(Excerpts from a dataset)
Segment Open
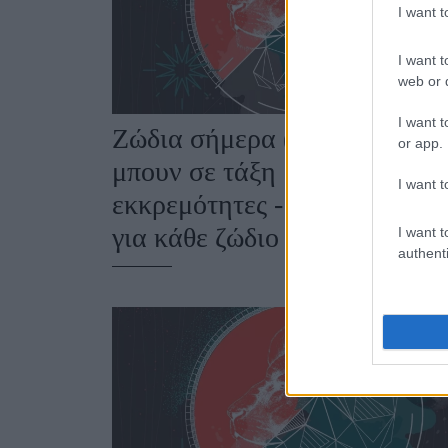
I want 
I want t
web or d
I want t
Ζώδια σήμερα (8/8): Ευκαιρί
or app.
μπουν σε τάξη μικρές
I want t
εκκρεμότητες - Τι προβλέπετ
για κάθε ζώδιο
I want t
authenti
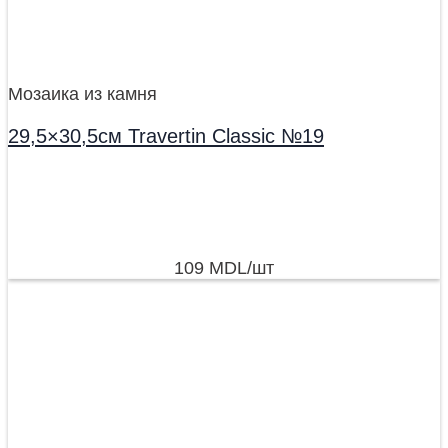
Мозаика из камня
29,5×30,5см Travertin Classic №19
109
MDL
/шт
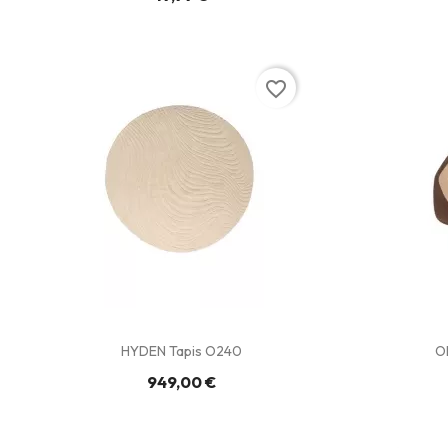
favorite_border
HYDEN Tapis O240
O
949,00 €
Segment Closed
Repeat the data word for word; drop the pictures.

I want 
I want t
web or d
I want t
Ζώδια σήμερα (8/8): Ευκαιρί
or app.
μπουν σε τάξη μικρές
I want t
εκκρεμότητες - Τι προβλέπετ
για κάθε ζώδιο
I want t
authenti
Мозаика из камня
29,5×30,5см Travertin Classic №19
109
MDL
/шт
favorite_border
HYDEN Tapis O240
O
949,00 €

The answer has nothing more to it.